L'UEFA, la plus riche, et de tellement loin, de toutes les Confédérations, n'est pas vraiment en odeur de sainteté auprès de ses paires. La CAF – la Confédération africaine – a déjà fait savoir qu'elle soutiendrait le candidat qui aurait le soutien de Sepp Blatter; et il est fort improbable que celui-ci se prononce en faveur de Platini. L'ancien protégé, à qui il a permis de gravir tous les échelons jusqu'à la présidence de l'UEFA, est devenu un rival. Nombre de pays de l'AFC – la Confédération asiatique - sont également hostiles au triple Ballon d'Or, qui ne fait pas non plus l'unanimité dans les autres Confédérations (OFC, Conmebol, CONCACAF). La voix de Montserrat compte autant que celle de l'Allemagne ou des Etats-Unis. Certains, dont je ne suis pas, s'en offusquent.
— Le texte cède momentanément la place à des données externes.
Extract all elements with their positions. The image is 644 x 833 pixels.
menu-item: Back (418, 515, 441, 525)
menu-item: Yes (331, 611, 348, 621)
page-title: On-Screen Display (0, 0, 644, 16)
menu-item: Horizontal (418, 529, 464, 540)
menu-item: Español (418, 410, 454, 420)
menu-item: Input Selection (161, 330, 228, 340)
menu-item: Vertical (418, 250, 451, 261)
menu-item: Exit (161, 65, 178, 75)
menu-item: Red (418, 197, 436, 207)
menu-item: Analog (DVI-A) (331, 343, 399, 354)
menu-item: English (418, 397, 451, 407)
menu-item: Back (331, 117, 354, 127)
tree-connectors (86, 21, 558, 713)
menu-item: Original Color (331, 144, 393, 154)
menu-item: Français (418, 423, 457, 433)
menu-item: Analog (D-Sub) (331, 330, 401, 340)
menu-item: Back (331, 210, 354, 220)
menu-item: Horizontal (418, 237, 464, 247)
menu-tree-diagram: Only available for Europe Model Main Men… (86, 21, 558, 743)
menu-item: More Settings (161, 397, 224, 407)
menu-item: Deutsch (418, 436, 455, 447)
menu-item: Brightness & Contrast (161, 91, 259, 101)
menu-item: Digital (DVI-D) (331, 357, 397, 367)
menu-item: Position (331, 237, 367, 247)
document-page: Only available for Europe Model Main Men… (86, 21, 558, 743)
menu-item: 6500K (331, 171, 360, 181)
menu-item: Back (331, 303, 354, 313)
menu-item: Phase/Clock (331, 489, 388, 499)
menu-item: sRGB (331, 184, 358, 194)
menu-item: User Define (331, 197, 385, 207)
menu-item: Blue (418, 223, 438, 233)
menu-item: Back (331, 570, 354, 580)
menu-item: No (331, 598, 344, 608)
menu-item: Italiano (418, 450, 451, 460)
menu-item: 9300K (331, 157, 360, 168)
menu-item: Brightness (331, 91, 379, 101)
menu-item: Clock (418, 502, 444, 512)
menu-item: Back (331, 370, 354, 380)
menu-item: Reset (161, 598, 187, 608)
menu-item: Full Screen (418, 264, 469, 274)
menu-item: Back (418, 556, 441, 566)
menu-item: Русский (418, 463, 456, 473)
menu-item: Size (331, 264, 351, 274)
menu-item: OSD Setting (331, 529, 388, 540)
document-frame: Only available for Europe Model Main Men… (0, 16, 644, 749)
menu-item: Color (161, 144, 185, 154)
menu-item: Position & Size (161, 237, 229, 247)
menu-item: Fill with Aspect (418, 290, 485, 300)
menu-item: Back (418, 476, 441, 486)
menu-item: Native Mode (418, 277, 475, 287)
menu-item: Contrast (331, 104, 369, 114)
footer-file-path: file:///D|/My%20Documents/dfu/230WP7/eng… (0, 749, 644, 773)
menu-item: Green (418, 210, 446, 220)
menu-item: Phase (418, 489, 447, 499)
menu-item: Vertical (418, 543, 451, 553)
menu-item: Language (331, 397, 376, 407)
Mais c'est ainsi.
D'autre part, les candidats ne manqueront pas, et des candidats plus sérieux que David Ginola, cette fois. Prince Ali songe se représenter. Le Koweitien Sheikh Ahmad al-Fahad al-Sabah, fraîchement élu membre de l'ExCo de la FIFA, étudie lui aussi cette possibilité, tout comme le Coréen Chung Mong-Joon, vice-président honoraire de l'instance, réputé homme intègre et partisan de la réforme bien avant que cela devienne la mode. Jérôme Champagne, l'ancien ‘ministre des affaires étrangères' de la FIFA, le seul des candidats déclarés à l'élection de 2015 qui avait proposé un programme d'action concret plutôt qu'un torrent de mots ronflants, n'exclut pas de relancer sa campagne. Autant dire que le ‘fauteuil' dans lequel serait élu Michel Platini attend encore de trouver un ébéniste.

Rien ne sera jamais plus comme avant…

Et là, vrai. Rien n'est déjà plus comme "avant". Mais ce que sera "après", nul n'en est certain.